ポストアポカリプス漫画『一日三食絶対食べたい』が社会人に刺さる訳

第1話を無料公開!
現在より遠くない未来の日本。突如世界を襲った洪水と、その後に訪れた氷河期によって現代文明が崩壊した世界。
生き残った少数の人間が居住施設(ビオトープ)に集まって自給自足の生活をする、そんなポストアポカリプスな世界で、ダメ人間のユキが病弱なリッカに三食おいしいものを食べさせてあげるため頑張るお話が『一日三食絶対食べたい』である。

(第1話はこちらから読めます→https://comic-days.com/episode/10834108156632575623

グルメ漫画と思いきや……

氷河期で自給自足の世界にもヘタレはいるもので、意志の弱い青年ユキと10代前半の女の子ながら、お針子の仕事をして家計を支えるしっかり者のリッカという、ちぐはぐな関係性のふたり。

彼らは家族だけど、兄妹ではないし、夫婦でもありません。氷河期になった混乱のさなか、ユキがリッカを保護し、一緒に暮らすことに。人類が滅亡しそうな世界で生まれる、お互いがお互いを想い合う愛があふれる物語です。

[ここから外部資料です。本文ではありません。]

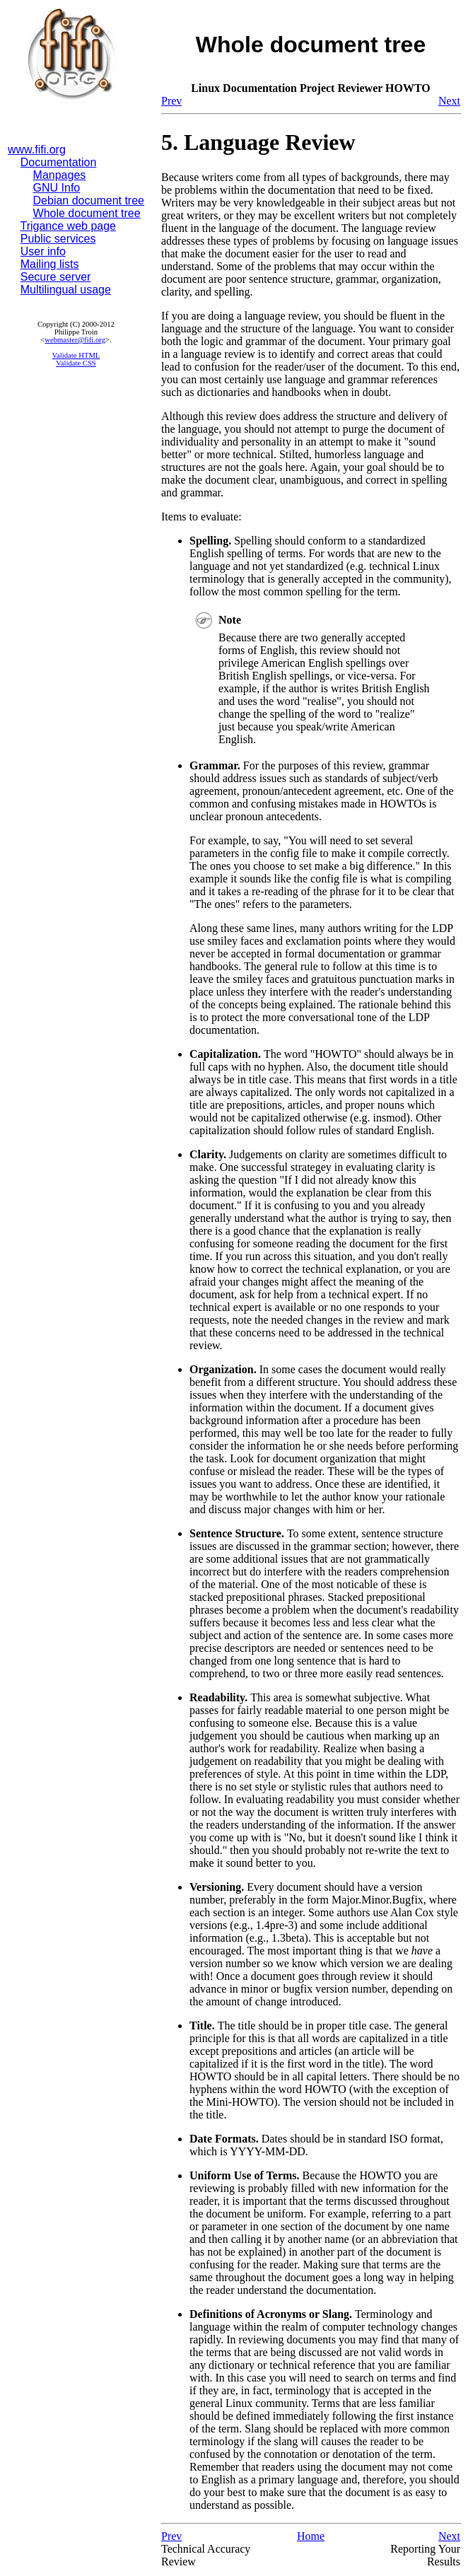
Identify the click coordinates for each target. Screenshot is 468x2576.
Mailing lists (50, 264)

まず誰もが気になるであろう本作のタイトル。『一日三食絶対食べたい』と来るわけです。ははーんなるほど、これはあれだ、グルメというか食マンガだな、なんていう気持ちで読み始めると思います。

まあ、思いっきりその気持ちはいい意味で裏切られる訳ですが。

かくいう私も、思い起こせば今からちょうど1年前くらい(2018年1月頃)、SNSのタイムラインで本作がバズっていたときに、「おっ、なんだ新しいグルメ漫画か」って思ってサムネイル画像をタップしたら、おもしろいくらいに予想を裏切られた覚えがあります。

むろん、それはいい方向の裏切りでしたが。

では、この『一日三食絶対食べたい』という言葉に秘められた意味とは何なのでしょうか。

…なんて投げかけておいてあれですが、物語が進むにつれてタイトルの意味合いが変わってくる、素晴らしいキーワードになっているのです。